In 1996, Stefan "Lillis" Akesson went on-line with the International Network of
Flatland Freestyle Skateboarding. The INFFS became the place for the remaining
freestylers of the world to gather, and soon a small but steadily growing forum
developed. By 1999, a few of the top freestylers in several countries were again
doing demos and appearances. This was a flicker of new energy so Dr. Bill Robertson
decided to put together a World Freestyle Skateboard Championship and Reunion.
This historical event was held on the evening of November 11th 2000, in a dark
damp warehouse on the docks of San Francisco Bay. Twenty or so proud, but somewhat
rusty freestylers competed in several events that night. Only one light burned and a
funky radio was the sound system. What little light and warmth there was seemed to
come more from the skaters that the feeble equipment.

The energy and excitement generated by the 2000 San Francisco Reunion led to the
founding of the WFSA, World Freestyle Skateboard Association, in January of 2001,
by Bob Staton with Lillis and Dan Gesmer. The WFSA was the pro-active extension
of the INFFS and was intended to be a vehicle for the revival of the freestyle world.
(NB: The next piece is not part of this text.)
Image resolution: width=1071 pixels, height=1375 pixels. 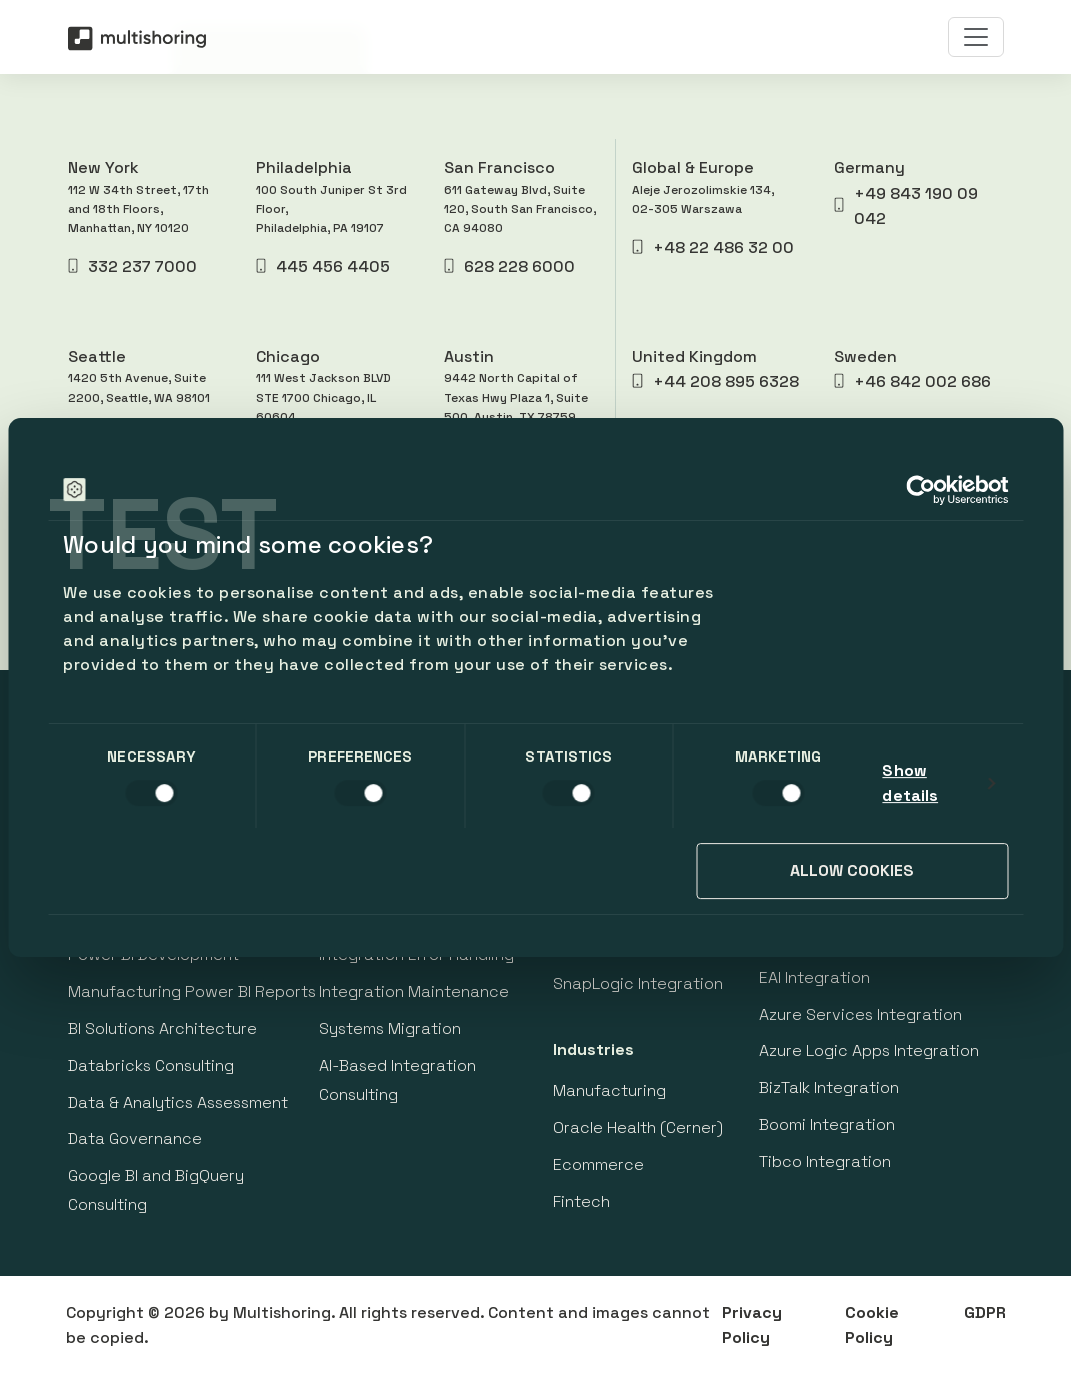 What do you see at coordinates (825, 1161) in the screenshot?
I see `Tibco Integration` at bounding box center [825, 1161].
As the INFFS, WFSA and the F-forum grew the revival picked up momentum. A new
generation of freestyle activity emerged as numbers of both young and long time
freestylers began to again produce modest contests around the world. Demos and
jams sprung up as new freestyle based companies such as 360King, YOYO Skates,
ReverseFreestyle and Casper Industries began to play a more significant role in the
expansion and re-popularization of flatland freestyle. By 2002 a number of freestyle
web sites had come on-line to further fuel the growing interest and meet the demands
for more knowledge, imagery and commradory. The production of new freestyle videos
by Lynn Cooper of ReverseFreestyle and Daryl Grogan of Casper Industries began the
process of developing the new image of flatland freestyle by blending stars from the
past such as Pierre André and Rodney Mullen with emerging stars like Tim Byrne and
Terry Synnott. New national freestyle organizations and groups are now forming like
the British Flatland Skateboard Network and the German Freestyle Skateboard
Association, to assist the development of local freestyle activities and bring
attention to top emerging international freestylers and activists such as
Boris Schwemin, Lele Barbato, Lewis Hand, Bernhard Kuempel, Paul Bakker, A.J. Kohn,
Uffe Hansson, and others. Because of the dedication of many new freestylers and
the introduction of the world wide web as a means of instantaneous communication,
and just because it's a great art form, and is so darn much fun, the dynamics,
creative possibilities, stylistic variables from classical 70's to contemporary
flatland, will insure that the art of flatland freestyle will become a much wider spread
and practiced activity than it ever was before.